The conditions of these two theorems, and their analogs in higher dimensions, put severe limitations on what vector fields can be gradient. The source of these limitations is the topology of the Euclidean spaces of dimension $2$ and higher. They are to be discussed later.

Back to dimension $2$.

Example. The rotational vector field, $$V=<y,-x>,$$ is not gradient as it fails the Gradient Test.

Let's consider its normalization: $$U=\frac{V}{||V||}=\frac{1}{\sqrt{x^2+y^2}}<y,\, -x>=\left< \frac{y}{\sqrt{x^2+y^2}},\ -\frac{x}{\sqrt{x^2+y^2}}\right>=<p,q>.$$ All vectors are unit vectors with the same directions as the last vector field:

Let's test the condition of the Gradient Test: $$\begin{array}{lll} p_y=\frac{\partial}{\partial y}\frac{y}{\sqrt{x^2+y^2}}=\frac{1\cdot \sqrt{x^2+y^2}-y\frac{y}{\sqrt{x^2+y^2}}}{x^2+y^2}\\ q_x=\frac{\partial}{\partial x}\frac{-x}{\sqrt{x^2+y^2}}=-\frac{1\cdot \sqrt{x^2+y^2}-x\frac{x}{\sqrt{x^2+y^2}}}{x^2+y^2}\\ \end{array}\quad\text{ ...no match!}$$ This vector field also fails the test and, therefore, isn't gradient.

Let's take this one step further: $$W=\frac{V}{||V||^2}=\frac{1}{x^2+y^2}<y,\ -x>=\left< \frac{y}{x^2+y^2},\ -\frac{x}{x^2+y^2}\right>=<p,q>.$$ The new vector field has the same directions but the magnitude varies; it approaches $0$ as we move farther away from the origin and infinite as we approach the origin; i.e., we have: $$W(X)\to 0\text{ as } ||X||\to \infty \text{ and } ||W(X)||\to \infty \text{ as } X\to 0.$$

Let's test the condition: $$\begin{array}{lll} p_y=\frac{\partial}{\partial y}\frac{y}{x^2+y^2}=\frac{1\cdot (x^2+y^2)-y\cdot 2y}{(x^2+y^2)^2}=\frac{x^2-y^2}{(x^2+y^2)^2}\\ q_x=\frac{\partial}{\partial x}\frac{-x}{x^2+y^2}=-\frac{1\cdot (x^2+y^2)-x\cdot 2x}{(x^2+y^2)^2}=-\frac{y^2-x^2}{(x^2+y^2)^2}\\ \end{array}\quad\text{ ...match!}$$ The vector field passes the test! Does it mean that it is gradient then?

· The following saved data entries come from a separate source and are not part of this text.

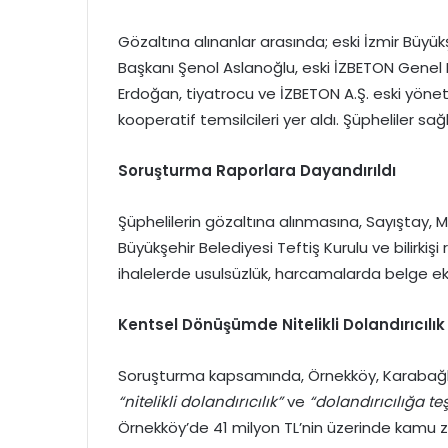
Gözaltına alınanlar arasında; eski İzmir Büyük
Başkanı Şenol Aslanoğlu, eski İZBETON Gene
Erdoğan, tiyatrocu ve İZBETON A.Ş. eski yöneti
kooperatif temsilcileri yer aldı. Şüpheliler s
Soruşturma Raporlara Dayandırıldı
Şüphelilerin gözaltına alınmasına, Sayıştay, Mü
Büyükşehir Belediyesi Teftiş Kurulu ve bilirkişi
ihalelerde usulsüzlük, harcamalarda belge eksi
Kentsel Dönüşümde Nitelikli Dolandırıcılık
Soruşturma kapsamında, Örnekköy, Karabağla
“nitelikli dolandırıcılık”
ve
“dolandırıcılığa t
Örnekköy’de 41 milyon TL’nin üzerinde kamu z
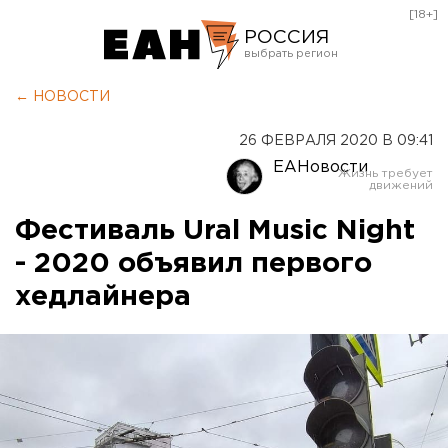
[18+]
РОССИЯ
Екатеринбург
← НОВОСТИ
Челябинск
26 ФЕВРАЛЯ 2020 В 09:41
Курган
ЕАНовости
Оренбург
Фестиваль Ural Music Night
- 2020 объявил первого
хедлайнера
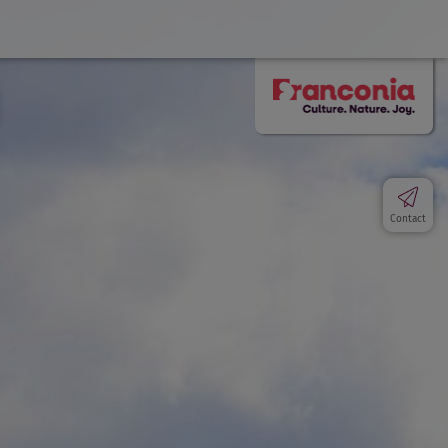
Contact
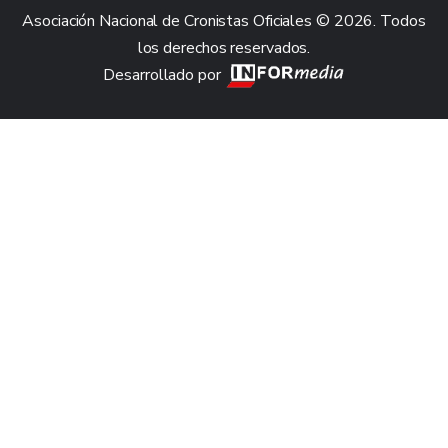
Asociación Nacional de Cronistas Oficiales © 2026. Todos
los derechos reservados.
Desarrollado por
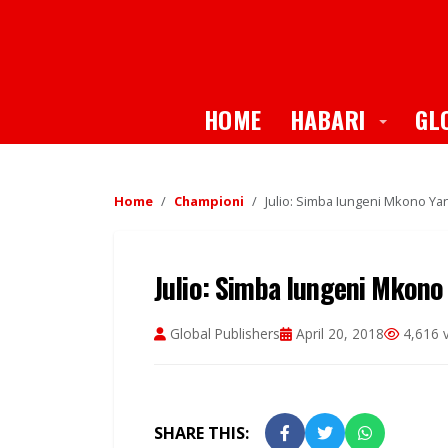
Toggle
HOME
HABARI
GL
Home
Championi
Julio: Simba Iungeni Mkono Ya
Julio: Simba Iungeni Mkono
Global Publishers
April 20, 2018
4,616 
SHARE THIS:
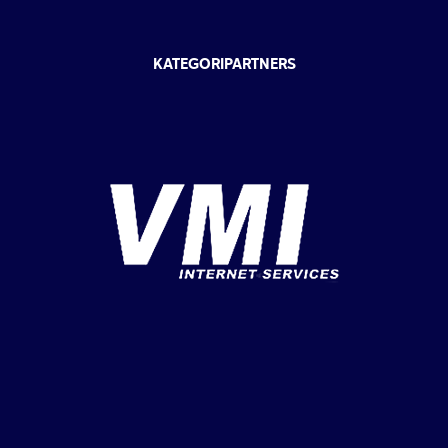
KATEGORIPARTNERS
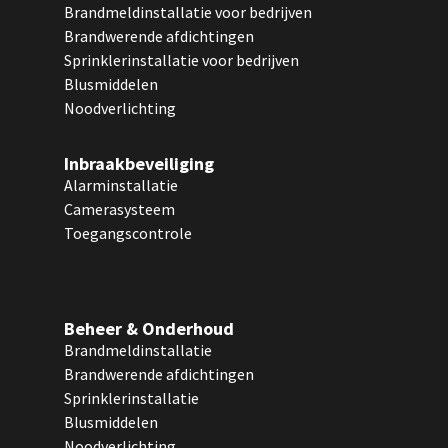
Brandmeldinstallatie voor bedrijven
Brandwerende afdichtingen
Sprinklerinstallatie voor bedrijven
Blusmiddelen
Noodverlichting
Inbraakbeveiliging
Alarminstallatie
Camerasysteem
Toegangscontrole
Beheer & Onderhoud
Brandmeldinstallatie
Brandwerende afdichtingen
Sprinklerinstallatie
Blusmiddelen
Noodverlichting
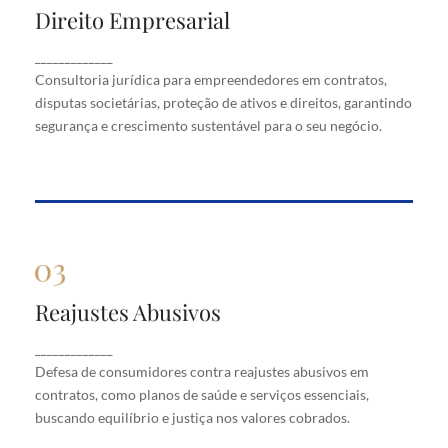
Direito Empresarial
Direito Empresarial
Consultoria jurídica para empreendedores em
_____________
contratos, disputas societárias, proteção de ativos
Consultoria jurídica para empreendedores em contratos,
e direitos, garantindo segurança e crescimento
disputas societárias, proteção de ativos e direitos, garantindo
sustentável para o seu negócio.
segurança e crescimento sustentável para o seu negócio.
Reajustes Abusivos
Reajustes Abusivos
Defesa de consumidores contra reajustes abusivos
_____________
em contratos, como planos de saúde e serviços
Defesa de consumidores contra reajustes abusivos em
essenciais, buscando equilíbrio e justiça nos valores
cobrados.
contratos, como planos de saúde e serviços essenciais,
buscando equilíbrio e justiça nos valores cobrados.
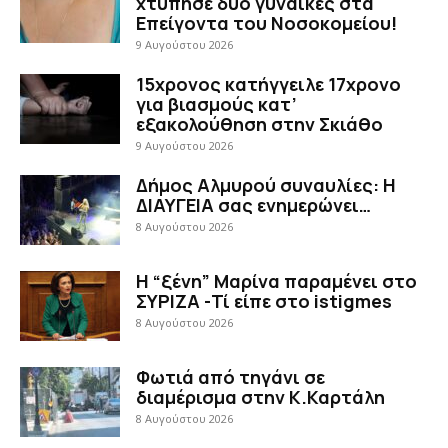
χτύπησε δύο γυναίκες στα
Επείγοντα του Νοσοκομείου!
9 Αυγούστου 2026
15χρονος κατήγγειλε 17χρονο
για βιασμούς κατ’
εξακολούθηση στην Σκιάθο
9 Αυγούστου 2026
Δήμος Αλμυρού συναυλίες: Η
ΔΙΑΥΓΕΙΑ σας ενημερώνει…
8 Αυγούστου 2026
Η “ξένη” Μαρίνα παραμένει στο
ΣΥΡΙΖΑ -Τί είπε στο istigmes
8 Αυγούστου 2026
Φωτιά από τηγάνι σε
διαμέρισμα στην Κ.Καρτάλη
8 Αυγούστου 2026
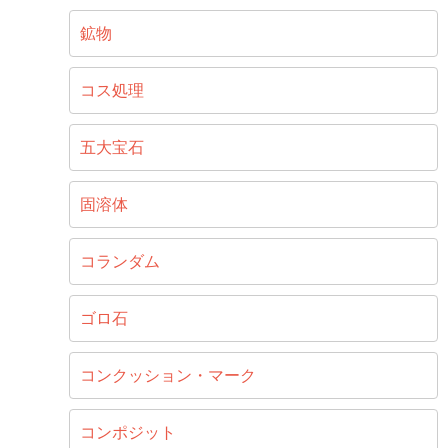
鉱物
コス処理
五大宝石
固溶体
コランダム
ゴロ石
コンクッション・マーク
コンポジット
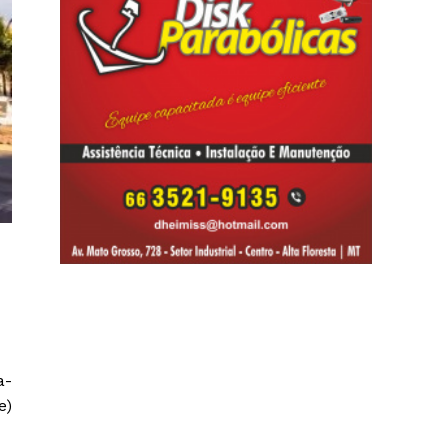
a-
e)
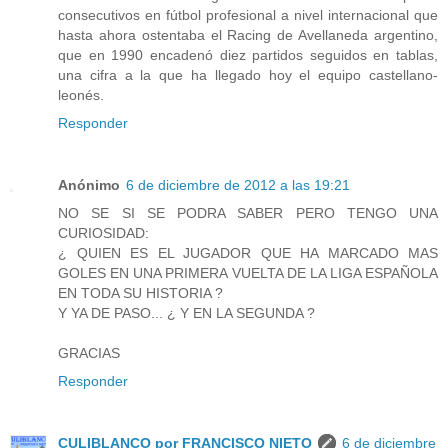
consecutivos en fútbol profesional a nivel internacional que
hasta ahora ostentaba el Racing de Avellaneda argentino,
que en 1990 encadenó diez partidos seguidos en tablas,
una cifra a la que ha llegado hoy el equipo castellano-
leonés.
Responder
Anónimo
6 de diciembre de 2012 a las 19:21
NO SE SI SE PODRA SABER PERO TENGO UNA
CURIOSIDAD:
¿ QUIEN ES EL JUGADOR QUE HA MARCADO MAS
GOLES EN UNA PRIMERA VUELTA DE LA LIGA ESPAÑOLA
EN TODA SU HISTORIA ?
Y YA DE PASO... ¿ Y EN LA SEGUNDA ?
GRACIAS
Responder
CULIBLANCO por FRANCISCO NIETO
6 de diciembre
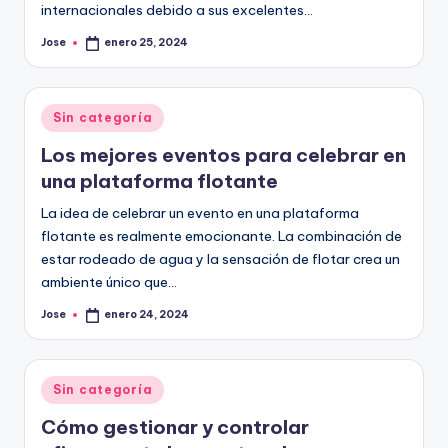
internacionales debido a sus excelentes…
Jose
enero 25, 2024
Publicado
por
Publicado
Sin categoría
en
Los mejores eventos para celebrar en
una plataforma flotante
La idea de celebrar un evento en una plataforma
flotante es realmente emocionante. La combinación de
estar rodeado de agua y la sensación de flotar crea un
ambiente único que…
Jose
enero 24, 2024
Publicado
por
Publicado
Sin categoría
en
Cómo gestionar y controlar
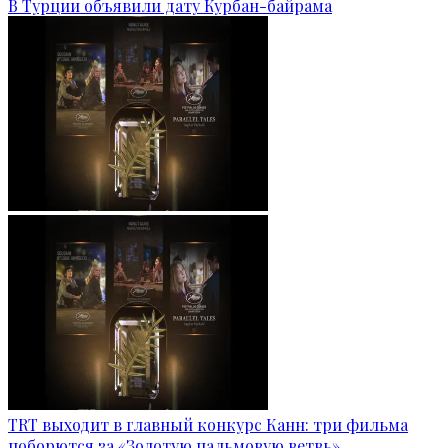
В Турции объявили дату Курбан-байрама
TRT выходит в главный конкурс Канн: три фильма
поборются за «Золотую пальмовую ветвь»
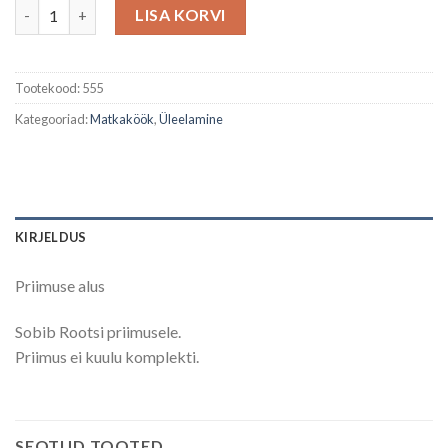
Priimuse alus kogus
LISA KORVI
Tootekood:
555
Kategooriad:
Matkaköök
,
Üleelamine
KIRJELDUS
Priimuse alus
Sobib Rootsi priimusele.
Priimus ei kuulu komplekti.
SEOTUD TOOTED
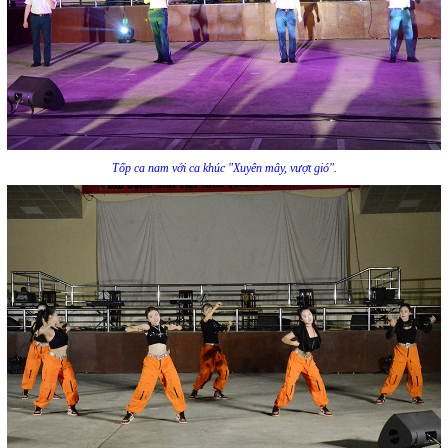
Tốp ca nam với ca khúc "Xuyên mây, vượt gió".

No, it doesn't and we will demonstrate that it is not! The idea is the same that we started with in the beginning of the chapter: a round trip along the gradients is impossible as it leads to a net increase of the value of the function according to the theorem in the Monotonicity Theorem. It is crucial that the vector field is undefined at the origin. $\square$

We will show later that the converse of the Gradient Theorem for dimension $2$ isn't true: $$p_y=q_x\ \not\Longrightarrow\ <p,q>=\nabla f,$$ unless a certain further restriction is placed. This restriction is topological: there can be no holes in the domain. Furthermore, integrating $p_y-q_x$ will be used to measure how close the vector field is to being gradient.